_WHAT THE TASK REQUIRES_: When a picture appears among the records, leave it out, and copy all else exactly.

[Stored data entries]
====
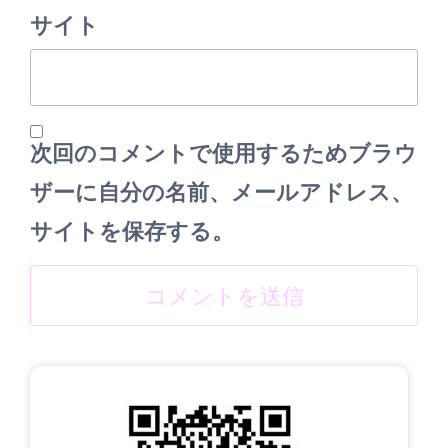
サイト
次回のコメントで使用するためブラウ
ザーに自分の名前、メールアドレス、
サイトを保存する。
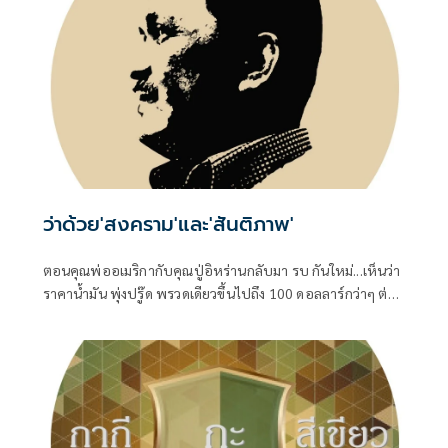
ว่าด้วย'สงคราม'และ'สันติภาพ'
ตอนคุณพ่ออเมริกากับคุณปู่อิหร่านกลับมา รบ กันใหม่...เห็นว่า
ราคาน้ำมัน พุ่งปรู๊ด พรวดเดียวขึ้นไปถึง 100 ดอลลาร์กว่าๆ ต่อ
บาร์เรล ทั้ง Brent ทะเลเหนือ และ WTI เท็กซัสของอเมริกา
====
_TASK SOLUTION_:
サイト
次回のコメントで使用するためブラウ
ザーに自分の名前、メールアドレス、
サイトを保存する。
ว่าด้วย'สงคราม'และ'สันติภาพ'
ตอนคุณพ่ออเมริกากับคุณปู่อิหร่านกลับมา รบ กันใหม่...เห็นว่า
ราคาน้ำมัน พุ่งปรู๊ด พรวดเดียวขึ้นไปถึง 100 ดอลลาร์กว่าๆ ต่อ
บาร์เรล ทั้ง Brent ทะเลเหนือ และ WTI เท็กซัสของอเมริกา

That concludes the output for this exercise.